I came home. Lalida and Perumal were back! I talked with them, and finally, at long last, was able to have a conversation with Lakshmi translated. Lakshmi was so excited about it and Lalida seemed really surprised at our intimate relationship. Ha, and at how often Lakshmi and I would hug each other and rub each others' backs.

Then I played badminton with Krishna, the neighbor kid. He's pretty cool and reminds me of my nephew Wesley a lot.

Again: work horrible, me wanting to gouge my eyes out. After work: great, me picking flowers and singing like a Disney princess.

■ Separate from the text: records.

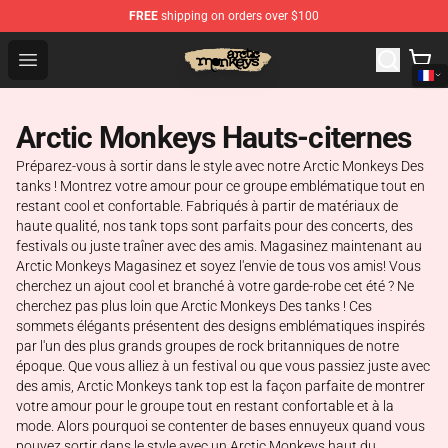
FREE
shipping on orders over $100
Arctic Monkeys Store - Official Arctic Monkeys Merchand
Open menu
Arctic Monkeys Hauts-citernes
Préparez-vous à sortir dans le style avec notre Arctic Monkeys Des
tanks ! Montrez votre amour pour ce groupe emblématique tout en
restant cool et confortable. Fabriqués à partir de matériaux de
haute qualité, nos tank tops sont parfaits pour des concerts, des
festivals ou juste traîner avec des amis. Magasinez maintenant au
Arctic Monkeys Magasinez et soyez l'envie de tous vos amis! Vous
cherchez un ajout cool et branché à votre garde-robe cet été ? Ne
cherchez pas plus loin que Arctic Monkeys Des tanks ! Ces
sommets élégants présentent des designs emblématiques inspirés
par l'un des plus grands groupes de rock britanniques de notre
époque. Que vous alliez à un festival ou que vous passiez juste avec
des amis, Arctic Monkeys tank top est la façon parfaite de montrer
votre amour pour le groupe tout en restant confortable et à la
mode. Alors pourquoi se contenter de bases ennuyeux quand vous
pouvez sortir dans le style avec un Arctic Monkeys haut du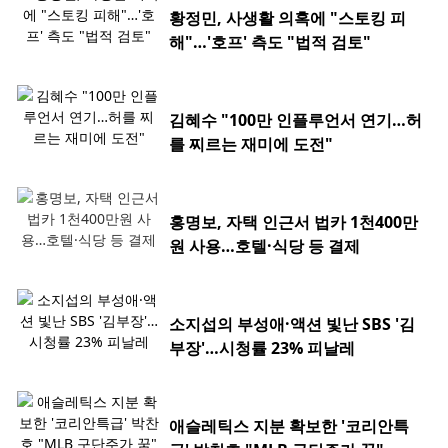
황정민, 사생활 의혹에 "스토킹 피
해"…'호프' 측도 "법적 검토"
김혜수 "100만 인플루언서 연기…허
를 찌르는 재미에 도전"
홍명보, 자택 인근서 법카 1천400만
원 사용…호텔·식당 등 결제
소지섭의 부성애·액션 빛난 SBS '김
부장'…시청률 23% 피날레
애슬레틱스 지분 확보한 '코리안특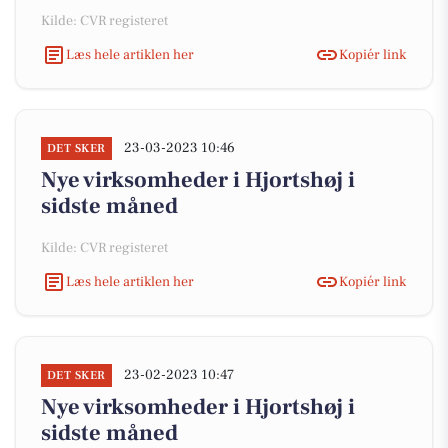
Kilde: CVR registeret
Læs hele artiklen her
Kopiér link
23-03-2023 10:46
DET SKER
Nye virksomheder i Hjortshøj i
sidste måned
Kilde: CVR registeret
Læs hele artiklen her
Kopiér link
23-02-2023 10:47
DET SKER
Nye virksomheder i Hjortshøj i
sidste måned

Also, did I tell you that I'm like Sita's third child? She puts flowers in my hair everyday. She teaches me Tamil words. And she also scolds me when I do something wrong. When especially hot I always find myself raising the legs of my pants - just a little teensy bit! She'll slap my hand. "No!!" She shakes her head. I'll make a frowny face. She'll shake her head again. Another time I was playing with the bangles she gave me. Again, slap on the hand, "No! Glass!" The bangles are glass - stop playing with them or they'll break! Another time. I eat the entire berry she gave me (including the middle). My face gives away how horrible it tastes. Another head shake from her, "No!!" Don't eat the core, crazy!

I saw her at the bus stop today. I went up to her and gave her a hug. She then proceeded to give me loud kisses on my cheeks. Ha, this caused everyone around to look at us with curiosity. Why is that Indian kissing the white girl?! And then Sita helped me to cross the street.

I'm really going to miss everyone. I'm tired of missing people no matter where I live. Why can't we all just be together?